Weedon was excited that the third verse was a quote from a reference to the cross in Psalm 96:10 in the Old Latin, pre-Vulgate (presumably Vetus Latina) book of psalms. In the 6th century, the Vulgate was less than 200 years old and Fortunatus would have known the earlier (Septuagint-derived) psalter. In the earlier psalm, the verse refers to the “wood,” i.e. the wood of the cross.

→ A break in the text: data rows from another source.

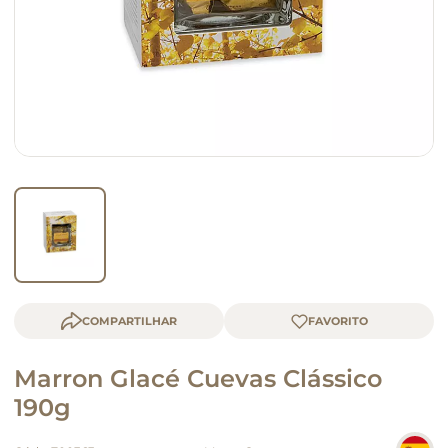
queijo
macarrão
COMPARTILHAR
Marron Glacé Cuevas Clássico
190g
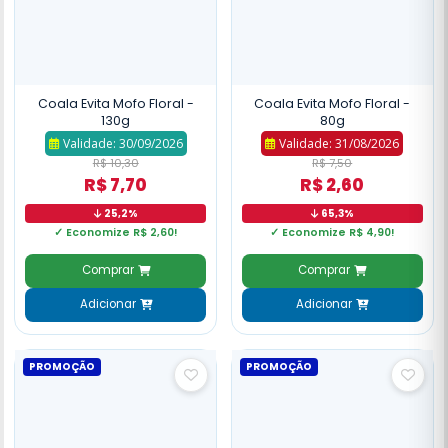
Coala Evita Mofo Floral -
Coala Evita Mofo Floral -
130g
80g
Validade: 30/09/2026
Validade: 31/08/2026
R$ 10,30
R$ 7,50
R$ 7,70
R$ 2,60
25,2%
65,3%
✓ Economize R$ 2,60!
✓ Economize R$ 4,90!
Comprar
Comprar
Adicionar
Adicionar
PROMOÇÃO
PROMOÇÃO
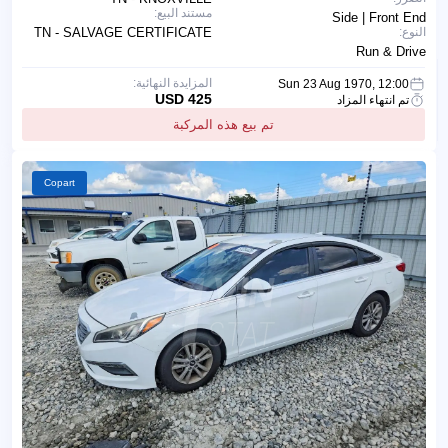
مستند البيع:
Side | Front End
النوع:
TN - SALVAGE CERTIFICATE
Run & Drive
المزايدة النهائية:
Sun 23 Aug 1970, 12:00
425 USD
تم انتهاء المزاد
تم بيع هذه المركبة
Copart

In accord with this view, the Adam Clarke commentary identifies multiple quotations of this earlier psalm translation by the patristic fathers:
Say among the heathen that the Lord reigneth - Justin Martyr, in his dialogue with Trypho the Jew, quotes this passage thus: Ειπατε εν τοις εθνεσι, ὁ Κυριος εβασιλευσε απο του ξυλου, "Say among the nations, the Lord ruleth by the wood," meaning the cross; and accuses the Jews of having blotted this word out of their Bibles, because of the evidence it gave of the truth of Christianity. It appears that this reading did exist anciently in the Septuagint, or at least in some ancient copies of that work, for the reading has been quoted by Tertullian, Lactantius, Arnobius, Augustine, Cassiodorus, Pope Leo, Gregory of Tours, and others. The reading is still extant in the ancient Roman Psalter, Dominus regnavit a ligno, and in some others. In an ancient MS. copy of the Psalter before me, while the text exhibits the commonly received reading, the margin has the following gloss: Regnavit a ligno crucis, "The Lord reigns by the wood of the cross."
Musical Recordings
iTunes lists three vocal recordings, from Ely Cathedral, Gloucester Cathedral, and St. John’s College Cambridge. The Gloucester Cathedral recording is of tune Gonfalon Royal, the alternate tune (#128.ii) for the text (#79) in the New English Hymnal. It is not obvious what St. John’s singing.The Ely recording is the only recording I could find of the Sarum tune. Shazam™ says that it is also the one used in the Issues Etc. broadcast.
So while this is one of Neale’s less popular texts, nonetheless it continues on 150 years later as a testimony in the third millennium from the middle of the first millennium.